→ **Dataset records**:
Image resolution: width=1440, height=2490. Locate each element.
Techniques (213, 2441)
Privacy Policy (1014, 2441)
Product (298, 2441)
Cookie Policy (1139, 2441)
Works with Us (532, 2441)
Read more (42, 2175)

...

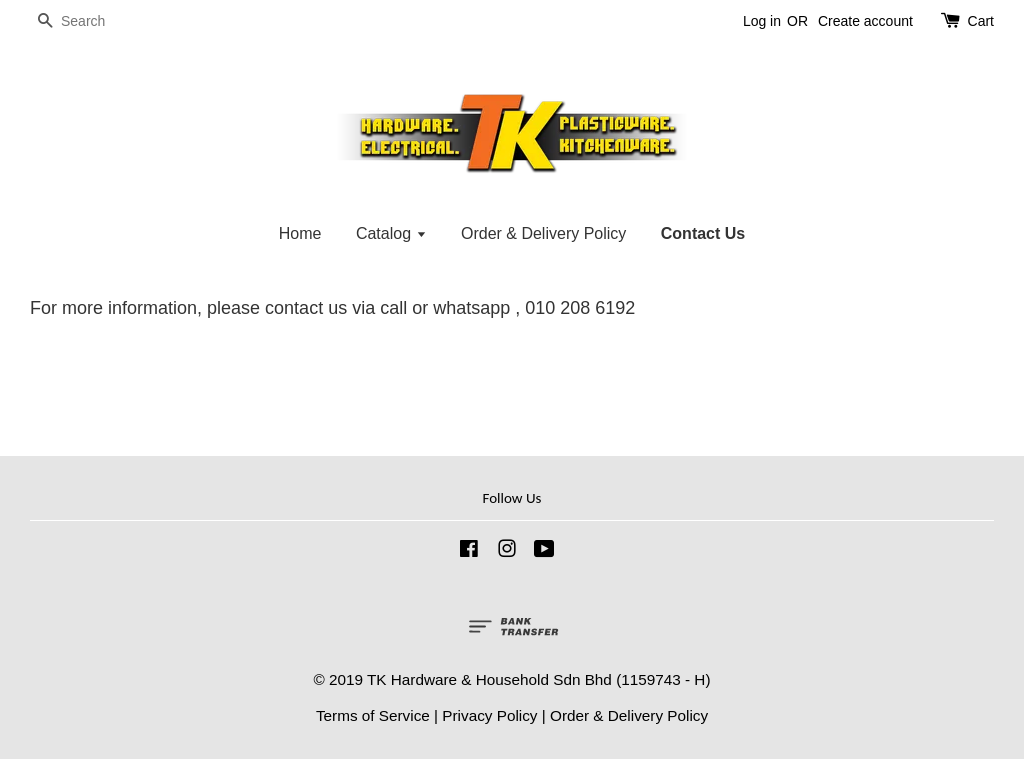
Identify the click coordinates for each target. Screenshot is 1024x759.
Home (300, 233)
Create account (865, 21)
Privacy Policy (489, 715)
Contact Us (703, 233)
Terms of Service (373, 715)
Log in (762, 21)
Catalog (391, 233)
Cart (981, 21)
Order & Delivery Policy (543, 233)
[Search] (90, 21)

→ **The task**: Begin at the line that has "Image resolution: width=1440, height=2490." in the entries above; stop after the line that has "Read more (42, 2175)". Transcribe exactly those lines and no others.

→ **Exercise answer**:
Image resolution: width=1440, height=2490. Locate each element.
Techniques (213, 2441)
Privacy Policy (1014, 2441)
Product (298, 2441)
Cookie Policy (1139, 2441)
Works with Us (532, 2441)
Read more (42, 2175)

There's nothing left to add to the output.